BUYOUTS-California pension still supports emerging managers

* Commitment to new managers questioned

* CalPERS CIO points to poor performance

* Reaffirms desire to back the best

By Gregory Roth

NEW YORK, Oct. 4 (Reuters-BUYOUTS) - The largest U.S. public pension fund says it remains squarely in the corner of new and emerging money managers.

Trying to counter claims aired at a recent state Senate hearing, Joe Dear, chief investment officer of the California Public Employees' Retirement System, wrote a letter to the hearing chairman saying he was "troubled by testimony that questioned our commitment and intentions" with regard to emerging managers - investment firms that are often managed by women and minorities.

Those testifying at the hearing not only accused the $244 billion pension fund of backing off its commitment to emerging managers but also claimed that CalPERS was steering too much money to established firms, including managers of "mega-buyout" funds, an accusation that Dear disputed.

Dear walked a delicate line in his letter to Sen. Curren Price Jr. Even as he emphasized that CalPERS retained an "unwavering continued commitment to emerging and diverse investment manager strategies," he bemoaned the performance of CalPERS's emerging managers generally.

"CalPERS's emerging managers have underperformed their respective asset classes in almost all circumstances," Dear wrote.
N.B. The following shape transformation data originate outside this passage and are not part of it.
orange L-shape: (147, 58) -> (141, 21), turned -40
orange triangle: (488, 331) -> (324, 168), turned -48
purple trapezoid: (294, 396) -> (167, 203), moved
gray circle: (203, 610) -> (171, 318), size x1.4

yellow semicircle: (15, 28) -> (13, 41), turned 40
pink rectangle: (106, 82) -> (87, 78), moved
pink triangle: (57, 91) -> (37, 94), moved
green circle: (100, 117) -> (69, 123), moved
In data that accompanied the letter, the underperformance of CalPERS's emerging managers was striking. In private equity, for example, returns of emerging managers fell well below the returns for the asset class as a whole. For the last three years, emerging manager returns in private equity were 12.3 percent, compared with 20.0 percent for private equity overall. For the last five years, emerging manager returns were 3.9 percent, compared with 7.2 percent for the private equity program overall. And since inception, private equity emerging managers returned an average of 7.0 percent, compared with 11.0 percent overall.

"At the end of the day, what matters most is the risk adjusted return," Dear wrote.
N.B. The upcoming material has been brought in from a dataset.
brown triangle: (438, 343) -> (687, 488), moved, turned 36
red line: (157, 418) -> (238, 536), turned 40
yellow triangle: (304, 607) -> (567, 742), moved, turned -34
In part, Dear's letter to Price helped rebut hearing testimony claiming that emerging managers generally over-performed, not underperformed. Price, in an email to Buyouts Magazine, published by Thomson Reuters, wrote that data from the National Association of Investment Companies paints "quite a different picture" than that presented in the testimony and shows that "some of these emerging managers are performing well." CalPERS's goal should be "to find and use these firms," he wrote.
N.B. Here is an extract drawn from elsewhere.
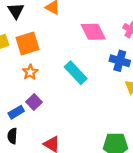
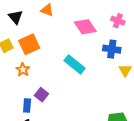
orange star: (30, 72) -> (23, 70), moved
blue rectangle: (16, 112) -> (27, 106), turned -48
The question of CalPERS's commitment to emerging managers first arose after some recent high-profile changes to its programs. Earlier this year, Credit Suisse won a bid from CalPERS to manage a $100 million private equity fund of funds called Capital Link Fund III. Because the two predecessor funds had each been a far larger $500 million, some saw evidence that CalPERS's commitment to emerging managers was wavering.

More fodder for critics came from the phase-out, announced in August, of the $1 billion California Initiative program, a private investment fund earmarked to invest in companies located in the state's economically disadvantaged areas. According to a CalPERS report, the program, which was launched in 2001, "has not met CalPERS investment return expectations."

CalPERS has said repeatedly that one of its overarching goals has been to reduce the overall number of investment relationships. At present, it has more than 300 external relationships with emerging managers. Said Brad Pacheco, a CalPERS spokesman: "We've had to do some portfolio restructuring, and that has led to the ending of some relationships."

Despite recent changes to some programs, the system still heralds its $1 billion in commitments to emerging market managers (almost all within its private equity portfolio) since 2009. That amounts to 18 percent of the system's $5.2 billion in private equity commitments since 2009, which is identical to the 18 percent share of emerging manager commitments that CalPERS made before the financial crisis. For all asset classes, CalPERS has invested $9.7 billion with emerging managers, about 11 percent of its externally managed capital, according to the pension fund.

In related news, CalPERS recently announced a series of workshops for prospective emerging market managers aimed at explaining how the system evaluated such managers and their investment pitches. "We have heard loud and clear from the emerging manager community that we can do a better job with our external outreach," Dear said in a press release.